When you run myls with this shim, you should see the path of the directory you’re listing printed out before the rest of its output. This is your shim’s code running when myls initially calls opendir()!

Step 2: cover your tracks

Spoiler alert: David Knifehands did not kill Alexander Henshawe. But you’ve just heard that he’s been framed by the real murderer, and the authorities are after him! You have to save Dave by hiding the evidence before he’s caught by Mike Bauer & co, our eagle-eyed sysadmins. Mike will go spelunking through the directory tree (using system ls, not myls), looking for clues like a murder weapon.

For inexplicable reasons, Mike will load your shim when he runs ls. In order to interfere with his investigation, you must use your new LD_PRELOAD skills for good. This time, instead of just logging a function call, you’ll alter the results!

Change your shim to intercept readdir() instead of opendir(), then see if you can write an implementation of readdir() that skips returning any directory entries that contain the word “trapdoor”. That is, if ls (or myls) would normally produce5:

carpet
trapdoor
another-trapdoor-wow
table

Instead, it should now produce:

carpet
table

Good luck!

Step 3: try it with other binaries

What happens when you run find, tree, grep -r, or some other command that does directory traversals? Does your shim work? How do you know?

For example, try LD_PRELOAD="$(pwd)/shim.so" tree /comp/50ISDT/murder-mystery/.

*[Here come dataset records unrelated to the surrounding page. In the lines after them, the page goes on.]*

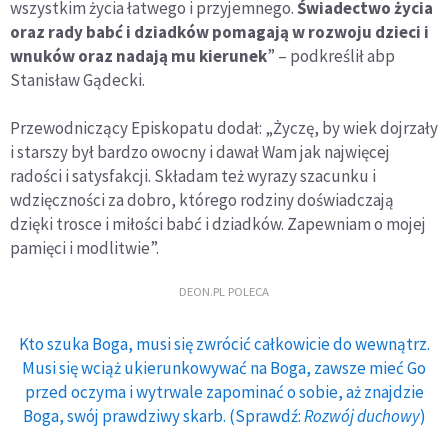
wszystkim życia łatwego i przyjemnego.
Świadectwo życia
oraz rady babć i dziadków pomagają w rozwoju dzieci i
wnuków oraz nadają mu kierunek
” – podkreślił abp
Stanisław Gądecki.
Przewodniczący Episkopatu dodał: „Życzę, by wiek dojrzały
i starszy był bardzo owocny i dawał Wam jak najwięcej
radości i satysfakcji. Składam też wyrazy szacunku i
wdzięczności za dobro, którego rodziny doświadczają
dzięki trosce i miłości babć i dziadków. Zapewniam o mojej
pamięci i modlitwie”.
DEON.PL POLECA
Kto szuka Boga, musi się zwrócić całkowicie do wewnątrz.
Musi się wciąż ukierunkowywać na Boga, zawsze mieć Go
przed oczyma i wytrwale zapominać o sobie, aż znajdzie
Boga, swój prawdziwy skarb. (Sprawdź:
Rozwój duchowy
)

  1. We say predominantly because the evaluation strategy is not necessarily part of the language! The language is the abstract concept and the implementation makes it go zoom. There are C and Rust interpreters and there are (for example) Ruby and Python compilers. 

  2. In reality, some implementations use a different syscall called getdents under the hood, just like open() uses openat. This is an implementation detail that shouldn’t concern you. 

  3. Manual pages are divided into sections. Since some commands like chmod are both shell utilities and syscalls, referencing man pages by name alone can be ambiguous. According to man man, section 3 of the man pages are for library calls (C functions). There is also a section for POSIX specifications, section 3p. 

  4. We won’t require you to use it, but you may find the perror function (man 3 perror) helpful. 

  5. This example has a slightly different directory listing than the actual directories from the murder mystery, but it is only meant to be illustrative.